In points seven and eleven of her pro se points, Davis contends that the court should
have granted a mistrial or dismissed the charge because the State first erroneously filed the
charge as a B felony and later amended it to a C felony. The charge was amended after the
state crime lab determined that Davis possessed more than one gram, but less than two grams,
of methamphetamine. This argument is not preserved for appeal because she failed to move
for dismissal or seek other relief related to this argument. See Curl v. State,
2019 Ark. App. 200, at 3,
575 S.W.3d 458, 460.
Davis next argues ineffective assistance of counsel. She contends that her attorney “did
not defend me at all.” This issue is not preserved for appeal.
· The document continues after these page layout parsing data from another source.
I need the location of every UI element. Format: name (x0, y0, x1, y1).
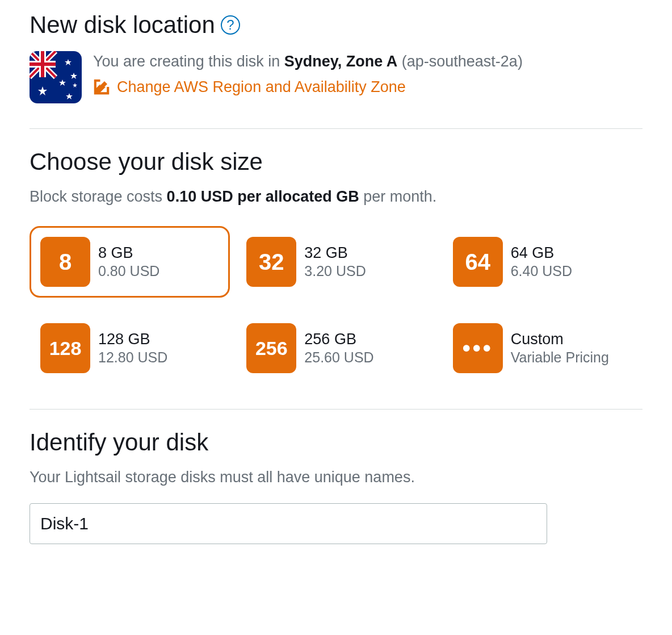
size-title: 128 GB (98, 331, 167, 348)
ellipsis-icon: ••• (453, 323, 503, 373)
size-label: Custom Variable Pricing (511, 331, 609, 366)
size-badge: 8 (40, 237, 90, 287)
divider (30, 409, 642, 410)
help-icon[interactable]: ? (221, 15, 240, 35)
location-creating-prefix: You are creating this disk in (93, 53, 284, 70)
disk-size-description: Block storage costs 0.10 USD per allocat… (30, 188, 642, 206)
size-badge: 256 (246, 323, 296, 373)
disk-size-option-8[interactable]: 8 8 GB 0.80 USD (30, 226, 230, 298)
size-title: 64 GB (511, 244, 572, 262)
location-region-code: (ap-southeast-2a) (402, 53, 523, 70)
size-label: 64 GB 6.40 USD (511, 244, 572, 279)
disk-size-grid: 8 8 GB 0.80 USD 32 32 GB 3.20 USD 64 64 … (30, 226, 642, 384)
size-title: Custom (511, 331, 609, 348)
size-badge: 64 (453, 237, 503, 287)
divider (30, 128, 642, 129)
size-label: 256 GB 25.60 USD (304, 331, 373, 366)
location-heading-text: New disk location (30, 11, 215, 39)
size-title: 256 GB (304, 331, 373, 348)
disk-size-heading-text: Choose your disk size (30, 148, 263, 176)
size-title: 8 GB (98, 244, 159, 262)
location-row: You are creating this disk in Sydney, Zo… (30, 51, 642, 103)
identify-description: Your Lightsail storage disks must all ha… (30, 469, 642, 486)
location-region-zone: Sydney, Zone A (284, 53, 398, 70)
disk-size-desc-bold: 0.10 USD per allocated GB (167, 188, 359, 205)
size-label: 8 GB 0.80 USD (98, 244, 159, 279)
size-title: 32 GB (304, 244, 366, 262)
change-region-label: Change AWS Region and Availability Zone (117, 78, 406, 96)
disk-size-option-256[interactable]: 256 256 GB 25.60 USD (236, 312, 436, 384)
disk-size-option-32[interactable]: 32 32 GB 3.20 USD (236, 226, 436, 298)
disk-size-option-128[interactable]: 128 128 GB 12.80 USD (30, 312, 230, 384)
location-description: You are creating this disk in Sydney, Zo… (93, 51, 523, 73)
location-info: You are creating this disk in Sydney, Zo… (93, 51, 523, 96)
identify-heading: Identify your disk (30, 429, 642, 456)
disk-size-heading: Choose your disk size (30, 148, 642, 176)
disk-size-option-custom[interactable]: ••• Custom Variable Pricing (442, 312, 642, 384)
size-badge: 128 (40, 323, 90, 373)
edit-pencil-icon (93, 78, 110, 95)
size-label: 128 GB 12.80 USD (98, 331, 167, 366)
size-price: 12.80 USD (98, 349, 167, 366)
disk-size-option-64[interactable]: 64 64 GB 6.40 USD (442, 226, 642, 298)
size-badge: 32 (246, 237, 296, 287)
disk-size-desc-suffix: per month. (359, 188, 437, 205)
size-label: 32 GB 3.20 USD (304, 244, 366, 279)
identify-heading-text: Identify your disk (30, 429, 208, 456)
size-price: Variable Pricing (511, 349, 609, 366)
disk-size-desc-prefix: Block storage costs (30, 188, 167, 205)
disk-name-input[interactable] (30, 503, 547, 544)
size-price: 25.60 USD (304, 349, 373, 366)
size-price: 6.40 USD (511, 263, 572, 279)
change-region-link[interactable]: Change AWS Region and Availability Zone (93, 78, 523, 96)
size-price: 3.20 USD (304, 263, 366, 279)
region-flag-icon (30, 51, 82, 103)
size-price: 0.80 USD (98, 263, 159, 279)
location-heading: New disk location ? (30, 11, 642, 39)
It is well settled that we will not
6 consider ineffective assistance as a point raised on direct appeal unless that issue has been
considered and ruled on by the circuit court. Ratchford v. State,
357 Ark. 27, 31,
159 S.W.3d 304, 306(2004).
Davis also argues that the jury should have been informed of the drug-treatment
programs available in the Arkansas Department of Correction in response to its handwritten
note to the circuit court during deliberations that read, “Is there a drug program available in
the Dept of Corrections?” After conferring with counsel, the court responded to the jury with
a note saying, “You shall refer to the testimony, evidence, and instructions provided in relation
to your question.” Counsel for both parties agreed with this response. Because her counsel
did not object to the court’s response, this issue is not preserved for appeal. Hewitt,
317 Ark. at 365,
877 S.W.2d at 928. Moreover, we see no error in the court’s response, and Davis’s
counsel waived any challenge to it by agreeing to its appropriateness.
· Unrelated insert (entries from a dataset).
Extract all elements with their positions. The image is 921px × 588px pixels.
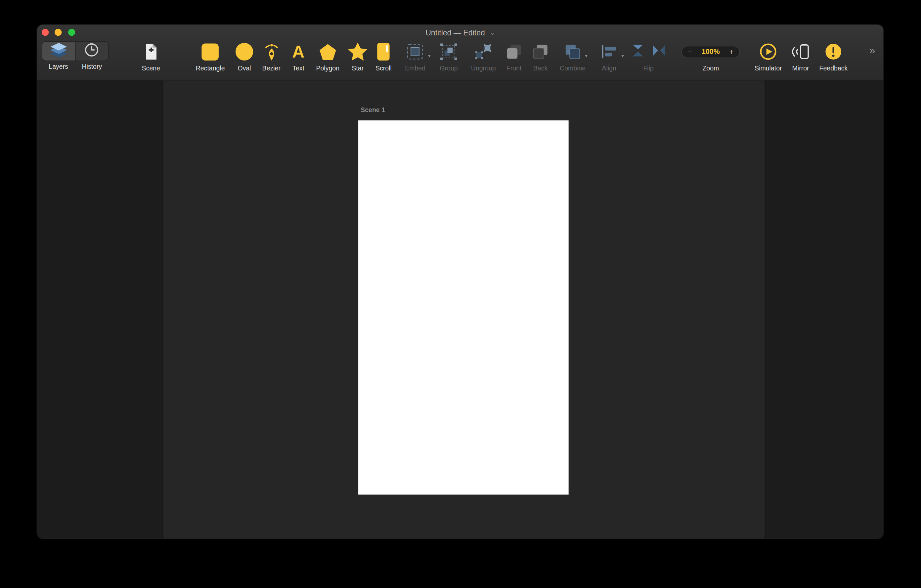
bezier-label: Bezier <box>262 65 280 71</box>
combine-dropdown-caret[interactable]: ▾ <box>585 54 587 59</box>
combine-icon: ▾ <box>565 40 581 63</box>
toolbar-scroll-tool[interactable]: Scroll <box>376 40 392 72</box>
toolbar-polygon-tool[interactable]: Polygon <box>316 40 339 72</box>
layers-panel <box>37 80 163 538</box>
title-chevron-icon[interactable]: ⌄ <box>490 29 495 36</box>
flip-label: Flip <box>643 65 653 71</box>
simulator-play-icon <box>760 40 777 63</box>
zoom-value[interactable]: 100% <box>702 48 720 56</box>
text-a-icon: A <box>292 43 304 60</box>
text-label: Text <box>293 65 304 71</box>
canvas-area[interactable]: Scene 1 <box>37 80 884 538</box>
window-title: Untitled — Edited <box>425 28 485 37</box>
toolbar-zoom-control: − 100% + Zoom <box>682 40 740 72</box>
toolbar-embed-button[interactable]: ▾ Embed <box>405 40 425 72</box>
toolbar-oval-tool[interactable]: Oval <box>236 40 253 72</box>
title-bar-and-toolbar: Untitled — Edited ⌄ <box>37 25 884 81</box>
toolbar-overflow-button[interactable]: » <box>869 45 875 57</box>
combine-label: Combine <box>560 65 586 71</box>
history-clock-icon <box>84 42 99 60</box>
feedback-exclamation-icon <box>825 40 842 63</box>
scene-document-icon <box>144 40 158 63</box>
toolbar-group-button[interactable]: Group <box>440 40 457 72</box>
send-to-back-icon <box>532 40 549 63</box>
star-icon <box>348 40 368 63</box>
toolbar-rectangle-tool[interactable]: Rectangle <box>196 40 225 72</box>
toolbar-flip-group: Flip <box>631 40 666 72</box>
zoom-in-button[interactable]: + <box>729 48 734 55</box>
front-label: Front <box>506 65 522 71</box>
app-window: Untitled — Edited ⌄ <box>37 25 884 539</box>
scroll-label: Scroll <box>376 65 392 71</box>
flip-horizontal-icon[interactable] <box>652 43 666 60</box>
segmented-labels: Layers History <box>42 63 109 70</box>
simulator-label: Simulator <box>755 65 782 71</box>
layers-label: Layers <box>42 63 75 70</box>
mirror-label: Mirror <box>792 65 809 71</box>
toolbar-star-tool[interactable]: Star <box>348 40 368 72</box>
toolbar-scene-button[interactable]: Scene <box>142 40 160 72</box>
rectangle-icon <box>202 43 219 60</box>
rectangle-label: Rectangle <box>196 65 225 71</box>
polygon-label: Polygon <box>316 65 339 71</box>
panel-toggle-group: Layers History <box>42 41 109 70</box>
back-label: Back <box>533 65 547 71</box>
zoom-pill: − 100% + <box>682 45 740 58</box>
screen: Untitled — Edited ⌄ <box>0 0 921 588</box>
group-icon <box>440 40 457 63</box>
zoom-label: Zoom <box>702 65 719 71</box>
scene-label: Scene <box>142 65 160 71</box>
history-toggle-button[interactable] <box>75 42 108 60</box>
group-label: Group <box>440 65 457 71</box>
toolbar-simulator-button[interactable]: Simulator <box>755 40 782 72</box>
mirror-phone-icon <box>791 40 810 63</box>
star-label: Star <box>351 65 364 71</box>
scroll-icon <box>378 43 390 60</box>
flip-vertical-icon[interactable] <box>631 43 645 60</box>
feedback-label: Feedback <box>819 65 848 71</box>
artboard-scene-1[interactable] <box>358 120 569 494</box>
toolbar-combine-button[interactable]: ▾ Combine <box>560 40 586 72</box>
toolbar-align-button[interactable]: ▾ Align <box>601 40 617 72</box>
align-icon: ▾ <box>601 40 617 63</box>
embed-label: Embed <box>405 65 425 71</box>
align-dropdown-caret[interactable]: ▾ <box>621 54 623 59</box>
toolbar-ungroup-button[interactable]: Ungroup <box>471 40 496 72</box>
ungroup-label: Ungroup <box>471 65 496 71</box>
layers-toggle-button[interactable] <box>42 42 75 60</box>
history-label: History <box>75 63 109 70</box>
toolbar-front-button[interactable]: Front <box>506 40 522 72</box>
bring-to-front-icon <box>506 40 522 63</box>
toolbar-text-tool[interactable]: A Text <box>292 40 304 72</box>
layers-icon <box>50 42 67 60</box>
align-label: Align <box>602 65 616 71</box>
embed-icon: ▾ <box>407 40 424 63</box>
title-bar: Untitled — Edited ⌄ <box>37 28 884 37</box>
bezier-pen-icon <box>263 40 280 63</box>
layers-history-segmented-control <box>42 41 109 61</box>
oval-label: Oval <box>238 65 251 71</box>
toolbar-bezier-tool[interactable]: Bezier <box>262 40 280 72</box>
right-panel <box>765 80 884 538</box>
toolbar-back-button[interactable]: Back <box>532 40 549 72</box>
oval-icon <box>236 43 253 60</box>
scene-title[interactable]: Scene 1 <box>361 106 385 113</box>
zoom-out-button[interactable]: − <box>688 48 692 55</box>
ungroup-icon <box>475 40 492 63</box>
embed-dropdown-caret[interactable]: ▾ <box>428 54 430 59</box>
toolbar-mirror-button[interactable]: Mirror <box>791 40 810 72</box>
toolbar-feedback-button[interactable]: Feedback <box>819 40 848 72</box>
polygon-icon <box>319 40 337 63</box>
Finally, Davis argues that the court should have granted her a continuance to hire
private counsel. This issue is addressed above; denial of the motion for a continuance was not
an abuse of discretion.
We therefore affirm and grant counsel’s motion to withdraw. Although not raised by
either party, we must also address an error in the court’s sentencing order. The court
erroneously checked a box stating that Davis was convicted by the court and sentenced by the
jury, when in fact she was both convicted and sentenced by the jury. In Sizemore v. State we
held:
A circuit court can enter an order nunc pro tunc at any time to correct clerical errors in a judgment or order. Accordingly, we affirm appellant’s conviction, but we remand in part for the circuit court to correct the sentencing order.
7 Sizemore,
2015 Ark. App. 728, at 8–9, 478 S.W.3d at 285–86 (internal citations omitted). We
remand for the circuit court to correct the clerical error contained in the sentencing order.
Affirmed; remanded to correct sentencing order; motion to withdraw granted.
GRUBER, C.J., and WHITEAKER, J., agree.
Robert N. Jeffrey, Attorney at Law, by: Robert N. Jeffrey, for appellant.
Leslie Rutledge, Att’y Gen., by: Joseph Karl Luebke, Ass’t Att’y Gen., for appellee.